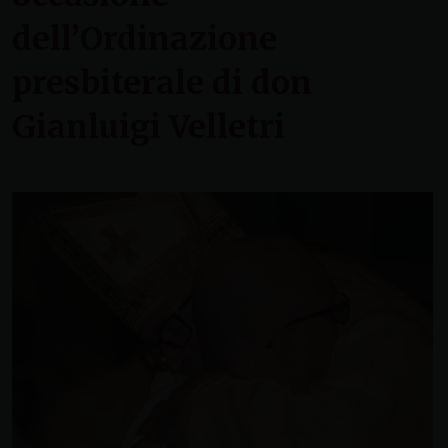
dell’Ordinazione
presbiterale di don
Gianluigi Velletri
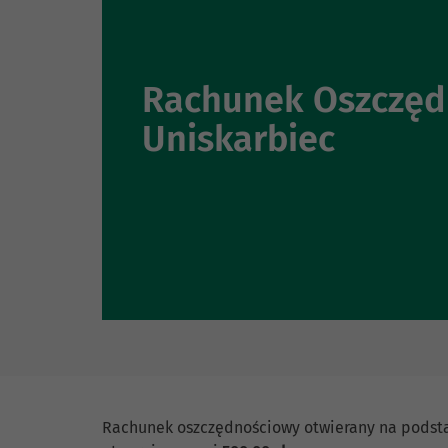
Rachunek Oszczęd
Uniskarbiec
Rachunek oszczędnościowy otwierany na podsta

******

Exercise requirements: The reply should repeat the listing above exactly and contain no pictures.

Reply:
dell’Ordinazione
presbiterale di don
Gianluigi Velletri
Rachunek Oszczęd
Uniskarbiec
Rachunek oszczędnościowy otwierany na podsta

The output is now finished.